• **WHAT YOU NEED TO DO**
Under this line are records; the part from the line containing "roku, gdy John von Neumann opublikował" through the line containing "página web y" should be repeated exactly. Please exclude pictures.

• **Data extracted from a collection**
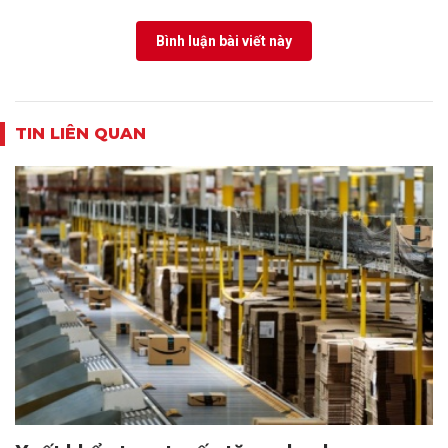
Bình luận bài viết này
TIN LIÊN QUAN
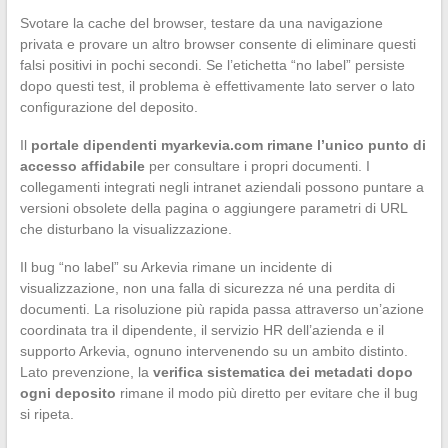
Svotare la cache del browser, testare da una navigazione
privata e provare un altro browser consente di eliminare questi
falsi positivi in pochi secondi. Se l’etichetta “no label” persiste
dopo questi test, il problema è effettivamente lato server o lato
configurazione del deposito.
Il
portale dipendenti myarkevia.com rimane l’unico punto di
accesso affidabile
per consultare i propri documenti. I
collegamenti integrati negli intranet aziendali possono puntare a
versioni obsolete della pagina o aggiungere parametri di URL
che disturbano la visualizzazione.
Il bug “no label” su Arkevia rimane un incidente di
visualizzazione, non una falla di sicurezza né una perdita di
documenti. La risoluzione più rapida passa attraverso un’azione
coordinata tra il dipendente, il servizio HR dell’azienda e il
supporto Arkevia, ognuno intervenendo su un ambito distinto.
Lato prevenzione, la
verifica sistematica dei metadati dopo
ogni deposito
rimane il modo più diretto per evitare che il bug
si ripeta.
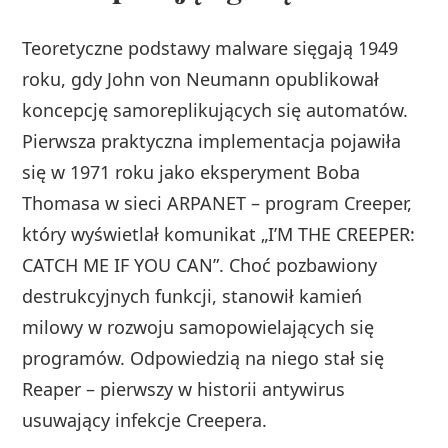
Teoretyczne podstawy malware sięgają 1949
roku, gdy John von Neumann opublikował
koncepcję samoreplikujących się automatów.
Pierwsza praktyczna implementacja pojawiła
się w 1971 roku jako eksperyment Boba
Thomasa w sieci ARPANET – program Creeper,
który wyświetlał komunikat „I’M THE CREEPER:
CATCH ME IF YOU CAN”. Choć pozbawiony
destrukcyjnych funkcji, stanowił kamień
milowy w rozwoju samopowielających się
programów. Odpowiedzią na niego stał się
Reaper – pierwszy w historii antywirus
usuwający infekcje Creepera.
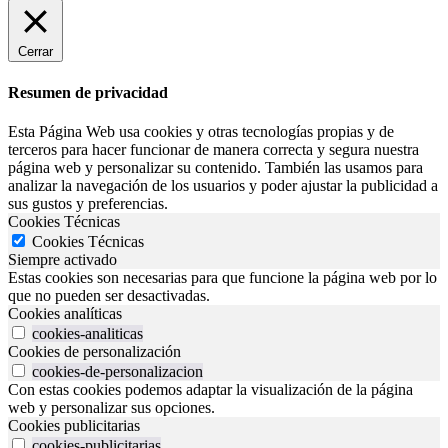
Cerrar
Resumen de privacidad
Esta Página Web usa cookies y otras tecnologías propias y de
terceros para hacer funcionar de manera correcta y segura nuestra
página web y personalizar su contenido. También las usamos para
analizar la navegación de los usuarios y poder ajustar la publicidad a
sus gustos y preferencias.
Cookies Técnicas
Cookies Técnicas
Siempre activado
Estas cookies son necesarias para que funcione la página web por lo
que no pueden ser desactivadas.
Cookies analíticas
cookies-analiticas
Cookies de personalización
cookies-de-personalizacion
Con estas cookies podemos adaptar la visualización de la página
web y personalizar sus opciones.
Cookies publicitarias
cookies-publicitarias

• **EXERCISE SOLUTION**
roku, gdy John von Neumann opublikował
koncepcję samoreplikujących się automatów.
Pierwsza praktyczna implementacja pojawiła
się w 1971 roku jako eksperyment Boba
Thomasa w sieci ARPANET – program Creeper,
który wyświetlał komunikat „I’M THE CREEPER:
CATCH ME IF YOU CAN”. Choć pozbawiony
destrukcyjnych funkcji, stanowił kamień
milowy w rozwoju samopowielających się
programów. Odpowiedzią na niego stał się
Reaper – pierwszy w historii antywirus
usuwający infekcje Creepera.
Cerrar
Resumen de privacidad
Esta Página Web usa cookies y otras tecnologías propias y de
terceros para hacer funcionar de manera correcta y segura nuestra
página web y personalizar su contenido. También las usamos para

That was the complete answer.